Not long ago I heard about a church in a small town in Iowa. It had grown impressively over the last few years, moving from a staid, family-like church to one with more than 300 worshippers each Sunday evening. What caused this sudden growth? Huge numbers of Hispanics had moved into the community, taken jobs at a factory, bought homes and settled down, yet this was the first and only church to offer worship in Spanish, to make any attempt to reach this fast-growing segment of the town’s population. And any hope that this oversight was simply a missed opportunity by the other congregations disappeared when long-time residents spoke. Their prejudice against these newcomers was clear. Here God was providing an opportunity for God’s people to be united, for the reconciliation between cultures experienced at Pentecost to be relived, and only one congregation dared to practice what Peter came to preach. The rest, it seems, let their view of others hinder the work of God.

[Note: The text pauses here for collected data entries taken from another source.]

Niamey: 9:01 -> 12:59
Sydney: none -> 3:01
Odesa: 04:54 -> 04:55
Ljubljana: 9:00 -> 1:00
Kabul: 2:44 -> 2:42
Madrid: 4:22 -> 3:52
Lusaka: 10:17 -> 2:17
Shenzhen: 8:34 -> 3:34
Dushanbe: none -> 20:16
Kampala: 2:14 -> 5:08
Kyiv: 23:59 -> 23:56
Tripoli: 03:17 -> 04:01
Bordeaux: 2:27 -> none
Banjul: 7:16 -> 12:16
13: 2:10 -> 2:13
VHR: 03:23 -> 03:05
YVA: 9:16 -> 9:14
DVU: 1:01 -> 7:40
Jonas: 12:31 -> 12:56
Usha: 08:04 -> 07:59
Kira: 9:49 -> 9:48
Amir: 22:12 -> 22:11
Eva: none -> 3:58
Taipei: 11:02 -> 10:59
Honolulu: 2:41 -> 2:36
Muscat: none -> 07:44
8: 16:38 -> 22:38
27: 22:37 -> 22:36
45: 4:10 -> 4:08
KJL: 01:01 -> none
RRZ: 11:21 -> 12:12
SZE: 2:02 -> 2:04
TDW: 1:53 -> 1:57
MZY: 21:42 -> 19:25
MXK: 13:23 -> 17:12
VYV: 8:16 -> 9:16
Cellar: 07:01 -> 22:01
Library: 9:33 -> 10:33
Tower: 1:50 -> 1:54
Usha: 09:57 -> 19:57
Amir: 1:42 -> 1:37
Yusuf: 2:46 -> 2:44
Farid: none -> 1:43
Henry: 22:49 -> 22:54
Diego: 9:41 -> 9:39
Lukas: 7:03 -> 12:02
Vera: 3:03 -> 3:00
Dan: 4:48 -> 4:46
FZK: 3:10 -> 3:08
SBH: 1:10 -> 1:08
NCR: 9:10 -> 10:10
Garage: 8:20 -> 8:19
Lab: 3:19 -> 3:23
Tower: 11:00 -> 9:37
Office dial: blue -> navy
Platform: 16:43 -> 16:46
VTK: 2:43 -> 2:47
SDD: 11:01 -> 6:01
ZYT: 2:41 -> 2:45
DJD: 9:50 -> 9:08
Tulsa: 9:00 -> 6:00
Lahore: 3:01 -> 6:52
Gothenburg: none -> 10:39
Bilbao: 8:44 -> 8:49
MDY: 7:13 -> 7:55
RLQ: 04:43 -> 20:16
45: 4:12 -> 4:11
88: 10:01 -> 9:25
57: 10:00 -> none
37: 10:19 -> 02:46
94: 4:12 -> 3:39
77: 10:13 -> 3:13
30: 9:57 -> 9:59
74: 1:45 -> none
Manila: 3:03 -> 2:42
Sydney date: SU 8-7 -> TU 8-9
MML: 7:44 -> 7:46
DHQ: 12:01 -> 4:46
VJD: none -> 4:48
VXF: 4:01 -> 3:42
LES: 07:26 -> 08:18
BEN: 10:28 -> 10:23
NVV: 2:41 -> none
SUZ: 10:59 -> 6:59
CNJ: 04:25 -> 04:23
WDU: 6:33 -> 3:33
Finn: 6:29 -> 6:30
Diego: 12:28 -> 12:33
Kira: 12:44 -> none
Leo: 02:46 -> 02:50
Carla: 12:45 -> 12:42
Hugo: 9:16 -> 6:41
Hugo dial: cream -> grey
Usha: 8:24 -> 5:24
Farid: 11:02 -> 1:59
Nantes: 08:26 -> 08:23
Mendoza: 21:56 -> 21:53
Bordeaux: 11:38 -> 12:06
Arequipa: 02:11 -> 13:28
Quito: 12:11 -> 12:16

Still, our practices and our prejudices are not the only ways in which we hinder the work of God. There is another way.

During the presidential campaign, then-Governor Bush frequently used the phrase "the soft bigotry of low expectations." What he was suggesting is that students, particularly minority students, were diminished when people had low expectations of them simply because they were minorities.

I think that phrase—"soft bigotry of low expectations"—points to another way we hinder God. We have low expectations of what God can and will do.

The criticism that the Jewish Christians offered focused on Peter. They wanted to know why he went to the Gentiles. They wanted to know why he ate with these unclean sinners. They wanted to know why he preached the Gospel to them. Notice the emphasis. Their barbs were aimed at Peter because they could not even imagine that God could or would extend grace to the Gentiles. So low were their expectations of God that they never even pondered the possibility that God might have been at work.

That is why Peter goes step-by-step through what had happened. "I was in Joppa and while I was praying God gave me a vision. In that vision, God made it clear that no one is unclean. And when the vision was over, some folks were at the door inviting me to go to Caesarea and the Spirit said to go. And then when I arrived and started to tell them about Jesus, the Spirit fell upon them just as it did us."

What he was doing was making it clear that he was not some cutting-edge, revolutionary who was single-handedly transforming the nature of the faith. He was making it clear that it was God who was at work, God who had given him the vision, God who had sent him to the Gentiles, God who had confirmed the validity of the mission, God who had given them the Spirit and grace.
God was bigger than they had expected.

I wonder if we don’t suffer from the same view of God. Do we really believe that God can heal the wounds in our lives? Do we really believe that God can change people from the inside out? Do we really believe that God can bridge the divide between peoples? Do we really believe that the love of God is big enough to cover both our friends and our enemies? Or do we hinder God with our low expectations?

There is a certain irony to this story of Peter’s defense of his preaching to the Gentiles. The irony is this: The one thing that brought the Gentiles into the realm of God—their repentance--was the one thing that those who were hindering God’s work also had to do. They had to turn away from the practices and prejudices and the views that hindered God and toward the joyful possibilities that God makes possible.

May we be granted the grace to do the same.